L’attaque des États-Unis contre les défenseurs du numérique de l’UE doit faire l’objet de sanctions
Forbidden Colours condamne fermement la décision du secrétaire d’État américain Marco Rubio d’imposer des interdictions de visa aux dirigeants de la société civile européenne et à l’ancien commissaire européen Thierry Bretton, qui a contribué à façonner l’approche de l’Europe en matière de sécurité et de responsabilité numériques. Cette mesure, présentée par Washington comme une défense des « points de vue américains », est en fait une attaque politiquement motivée contre la réglementation démocratique européenne et ceux qui travaillent à protéger les citoyens de la haine et de la désinformation en ligne.
« Il ne s’agit pas d’un débat sur la liberté d’expression », a déclaré Rémy Bonny, directeur exécutif de Forbidden Colours. « Il s’agit du gouvernement des États-Unis qui punit des Européens pour avoir protégé des personnes contre la haine, le harcèlement et la propagande ciblés. L’utilisation de la politique des visas pour intimider la société civile est quelque chose que nous attendons des régimes autoritaires, pas d’un prétendu allié démocratique.
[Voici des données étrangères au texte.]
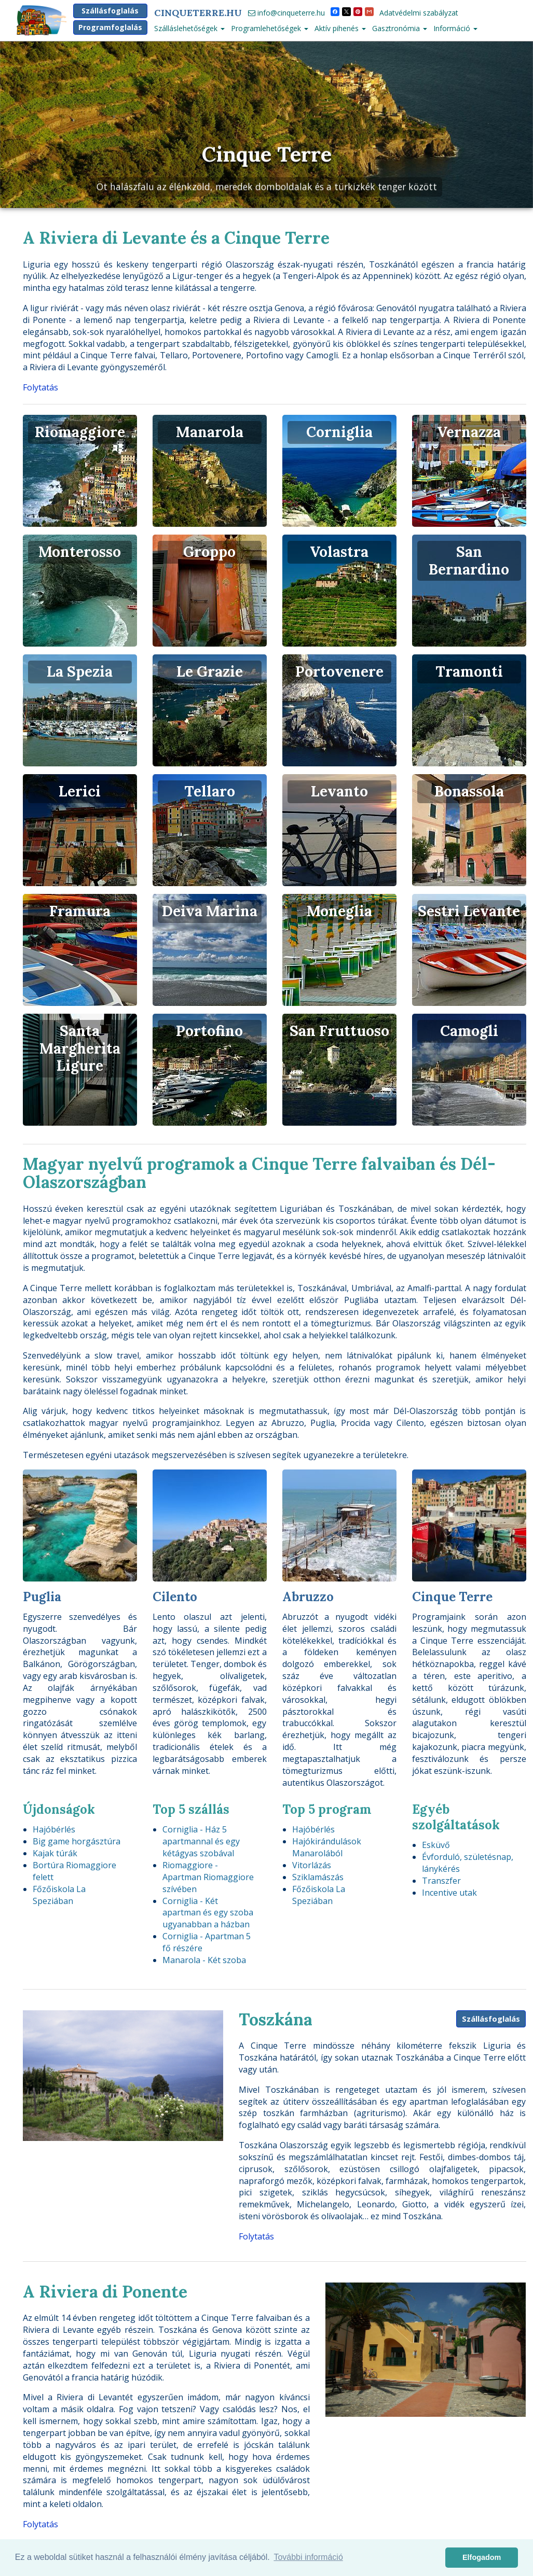 This screenshot has height=2576, width=533. Describe the element at coordinates (55, 1853) in the screenshot. I see `Kajak túrák` at that location.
Une attaque contre la régulation démocratique et la société civile
Les personnes visées par l’administration américaine ont joué un rôle important dans la défense de la réglementation d’intérêt public dans la sphère numérique, notamment la loi sur les services numériques, qui a été adoptée démocratiquement et est soutenue par l’ensemble de l’Union européenne. Ces politiques sont conçues pour garantir que les discours haineux, l’incitation et la désinformation dangereuse ne sont pas laissés sans réponse en ligne.
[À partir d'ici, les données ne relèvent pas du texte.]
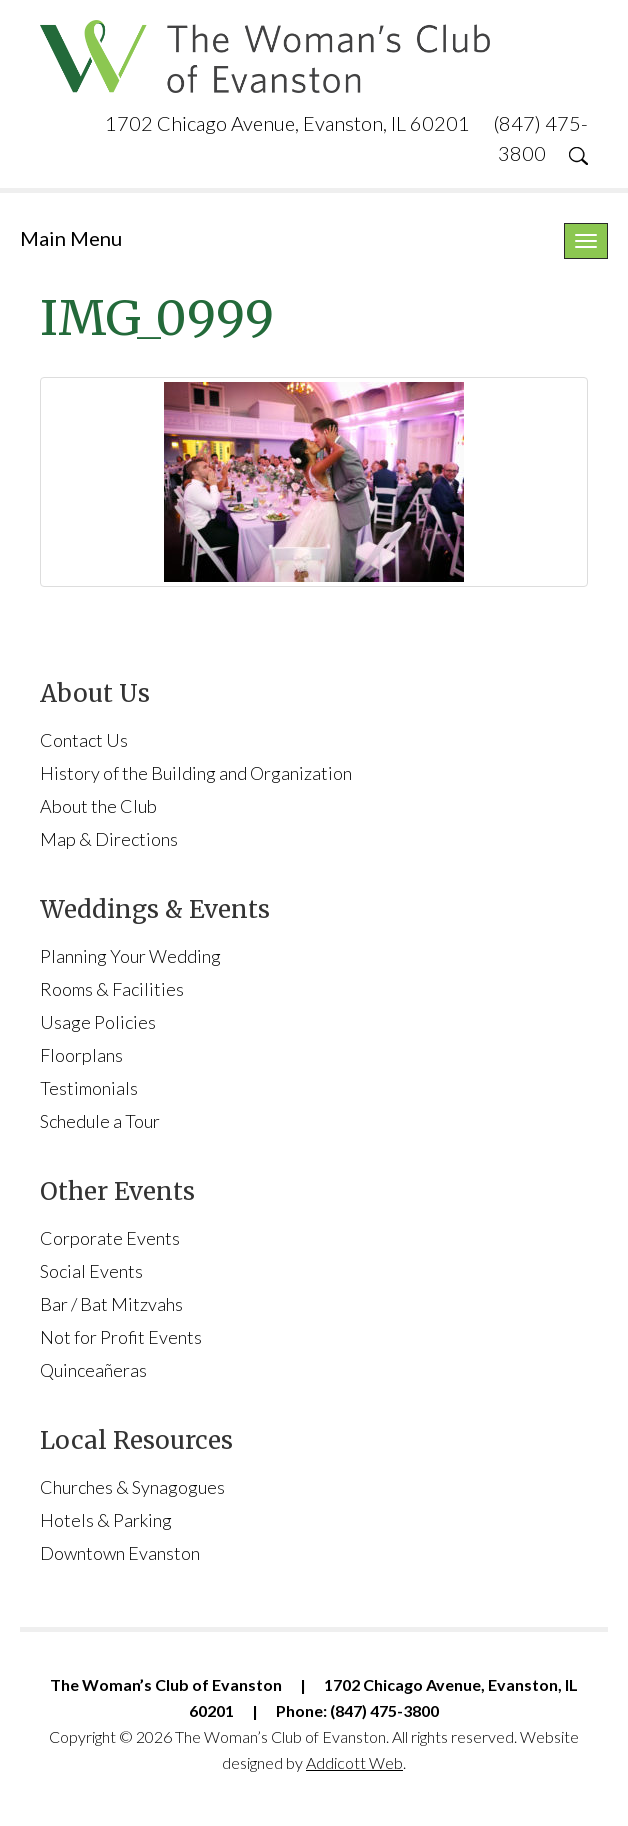 This screenshot has width=628, height=1826. I want to click on Floorplans, so click(81, 1055).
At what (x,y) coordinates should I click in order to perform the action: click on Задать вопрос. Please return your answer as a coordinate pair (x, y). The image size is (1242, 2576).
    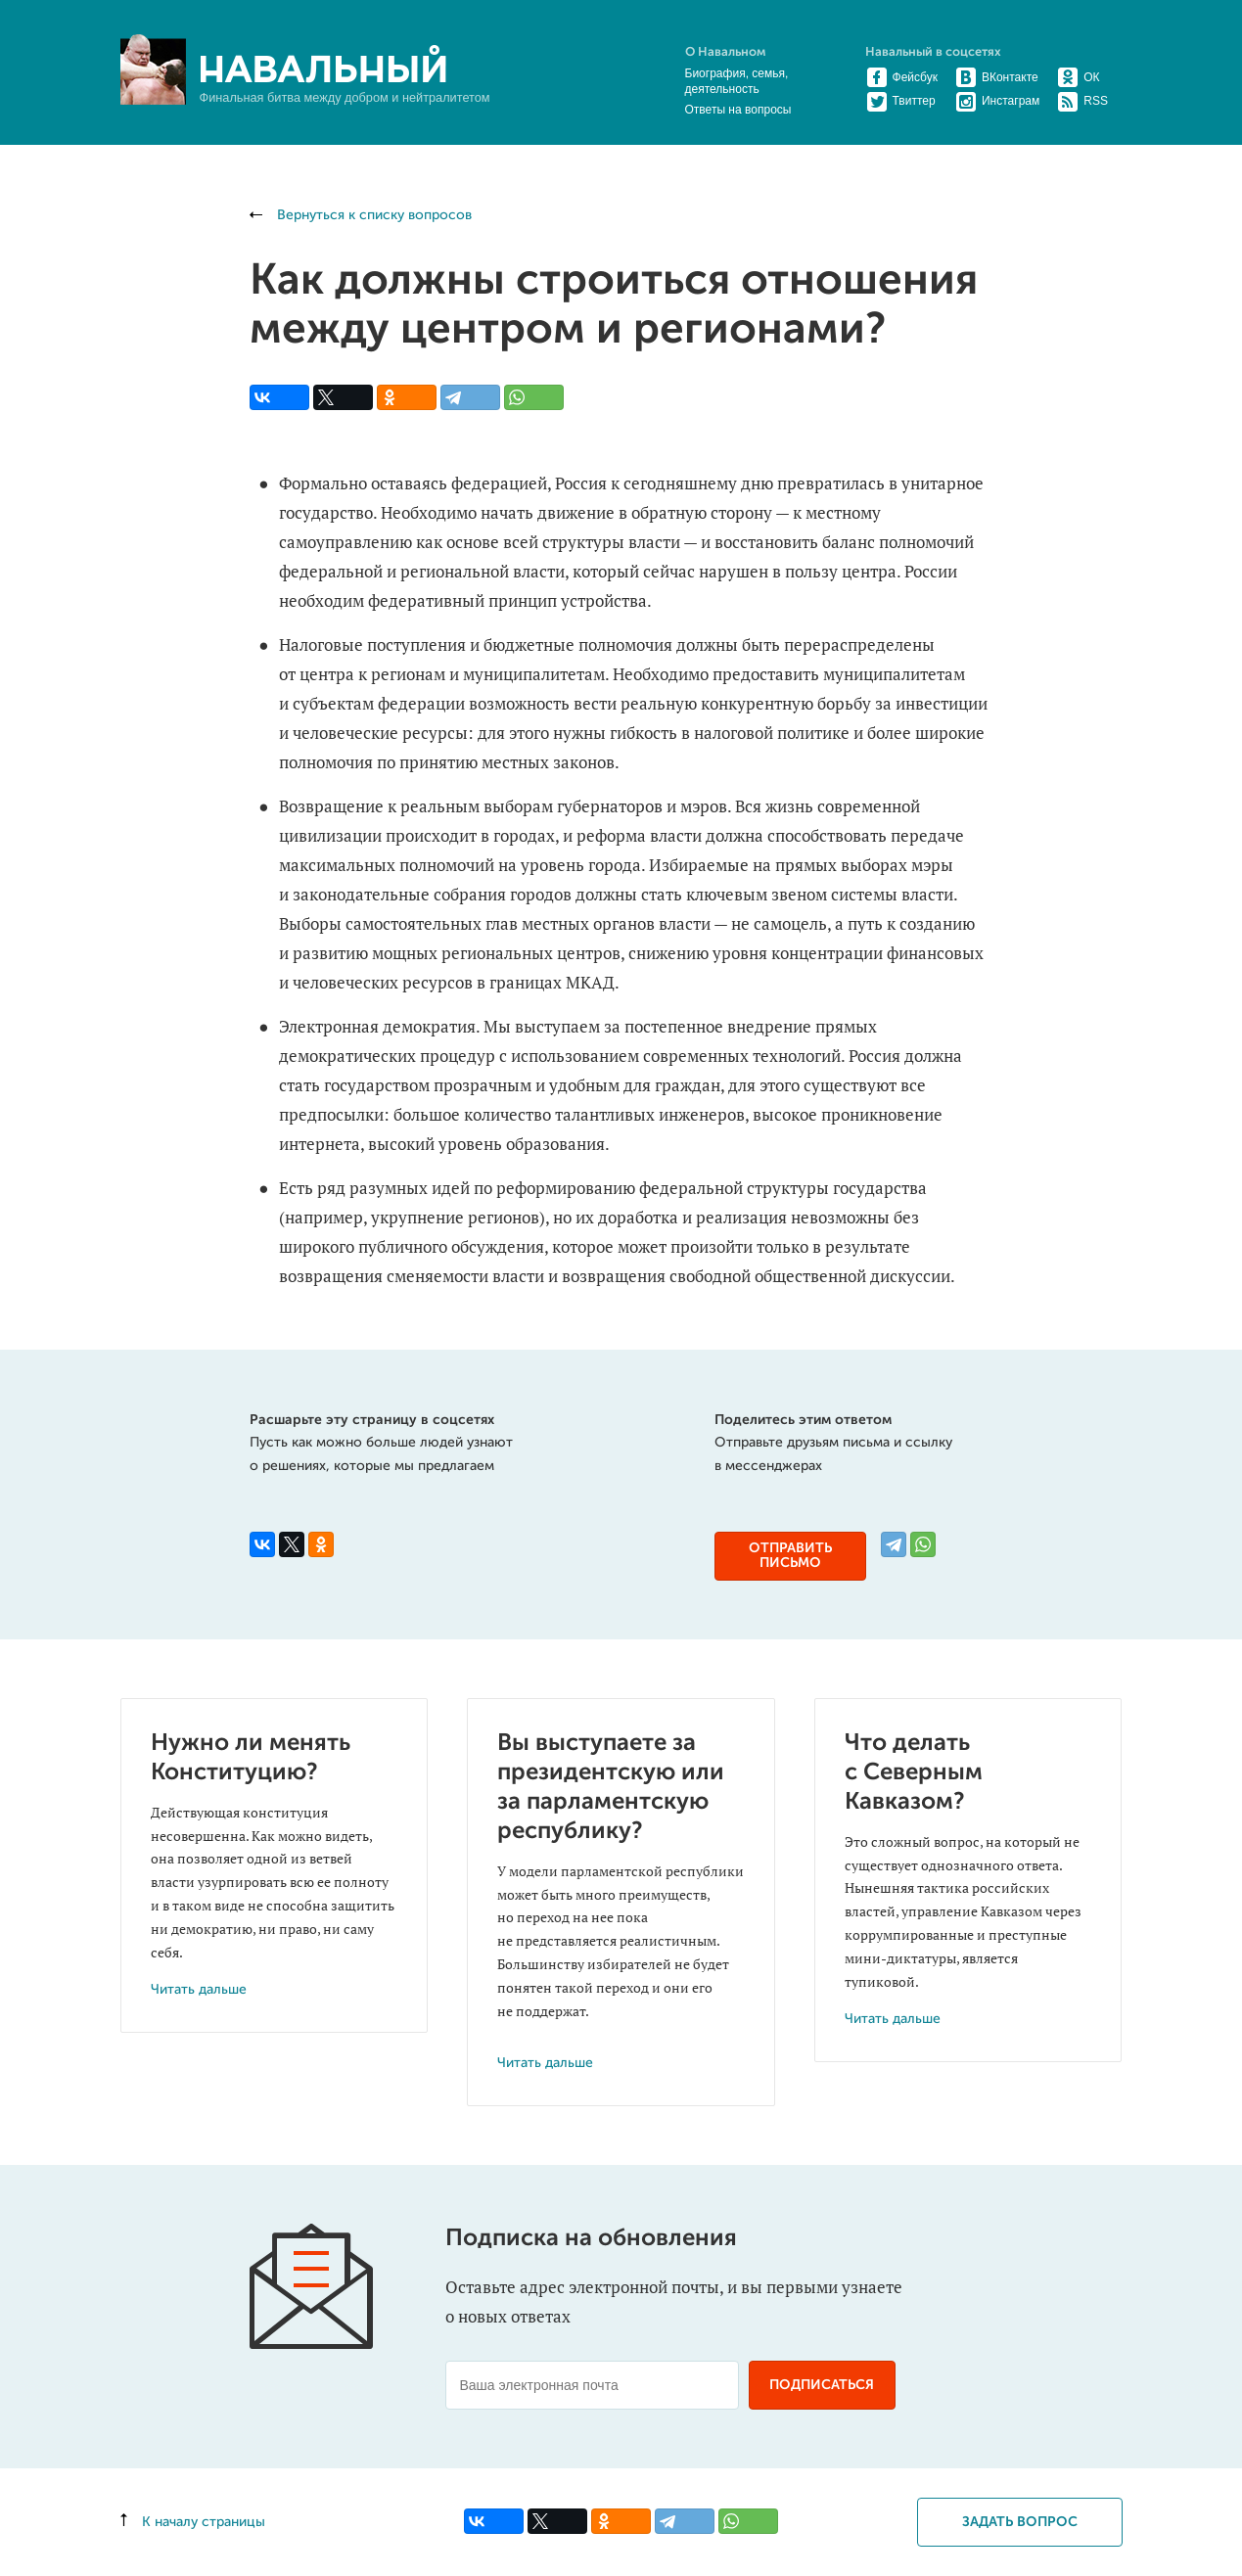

« L’Europe a le droit et, franchement, la responsabilité de réglementer les espaces numériques de manière à protéger la dignité humaine », a déclaré M. Bonny. « Sanctionner les dirigeants qui font ce travail est une attaque contre la souveraineté européenne et une tentative de délégitimer l’élaboration de politiques démocratiques fondées sur des données probantes.
Une menace directe pour les personnes LGBTIQ+ en Europe
Pour les personnes LGBTIQ+ dans l’UE, cette décision a des conséquences réelles et dangereuses. Les communautés queer et trans sont ciblées de manière disproportionnée par des campagnes de haine coordonnées, le harcèlement et la désinformation en ligne. Les cadres réglementaires européens ont joué un rôle crucial dans la réduction des contenus préjudiciables et dans la responsabilisation des plateformes et des acteurs de la haine.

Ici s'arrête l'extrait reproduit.